Tracks

Major Lazer: "Jump Up (Thom Yorke remix)"

(2010)

By Chris Molnar | 25 July 2010

I know Thom Yorke’s style. You know it, your mother knows it, Chris Martin knows it. Yet, unlike similar luminaries—um, Bob Dylan? Big Boi?—there’s a sense, especially over the course of The Eraser (2006) and In Rainbows (2007), that there’s a kind of atom-splitting division happening, that he’s not just too cool for guitars anymore, but ascended to some level where such crudities are irrelevant. So what happens when you get a particle physicist to fine-tune the trajectory of a beach ball? Don’t get me wrong, Diplo and Switch are capable of some real transcendent stuff, the former’s work on Fear And Loathing In Hunts Vegas (2008) Exhibit One. But in general, their oeuvre is like an eternally rebuffed short loop from a 2 Live Crew music video, as if coming at a party from a million different angles will somehow call forth hidden meaning. You can’t enjoy a party and mourn the brief tragedy of it at the same time, though, and most of the time they just slip into the former.

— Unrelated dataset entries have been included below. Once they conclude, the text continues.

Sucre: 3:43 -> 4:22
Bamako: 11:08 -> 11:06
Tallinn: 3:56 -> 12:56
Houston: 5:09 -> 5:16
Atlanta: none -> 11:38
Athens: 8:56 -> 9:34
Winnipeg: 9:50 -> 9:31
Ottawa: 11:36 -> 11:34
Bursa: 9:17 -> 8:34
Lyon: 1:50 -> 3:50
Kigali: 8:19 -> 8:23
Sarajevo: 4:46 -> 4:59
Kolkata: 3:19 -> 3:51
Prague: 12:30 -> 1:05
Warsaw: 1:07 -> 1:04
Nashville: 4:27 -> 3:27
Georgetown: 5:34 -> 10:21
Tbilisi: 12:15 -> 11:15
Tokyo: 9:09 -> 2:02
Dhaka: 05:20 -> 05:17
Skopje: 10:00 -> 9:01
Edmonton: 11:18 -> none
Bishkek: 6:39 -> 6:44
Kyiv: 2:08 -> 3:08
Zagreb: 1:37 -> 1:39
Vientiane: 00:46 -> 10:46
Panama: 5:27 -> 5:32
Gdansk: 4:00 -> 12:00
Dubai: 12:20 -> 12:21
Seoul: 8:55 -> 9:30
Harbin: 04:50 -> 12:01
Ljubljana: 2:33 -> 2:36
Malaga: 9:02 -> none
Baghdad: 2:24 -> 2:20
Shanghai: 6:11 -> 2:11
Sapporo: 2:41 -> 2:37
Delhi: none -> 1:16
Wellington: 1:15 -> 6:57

So what does Prof. Yorke do to “Jump Up,” a nondescript piece of dancehall filler from Major Lazer’s visually iconic, musically scattershot debut Guns Don’t Kill People…Lazers Do (2009)? He gives Diplo a taste of his own medicine, coming at Leftside & Supahype’s overcaffeinated, in-the-red flow with low tones, nearly dubstep beats, and those kids from “15 Step.” While the chopped-and-screwed ache of Hunts Vegas’ “Rollin’” isn’t on hand, Yorke’s take makes the athletic, unbreakable bounce of the vocals seem all the more impressive, like a pair of buff apocalypse survivors still working out in the burned-up shell of their local Bally’s, dutifully going through the motions and reps because they know nothing else. It’s not exactly profound, but it makes Major Lazer’s overwhelming melange of poor taste and hot sound seem human, and if that’s what science can do for a militaristic dance party, good for science. And Thom Yorke.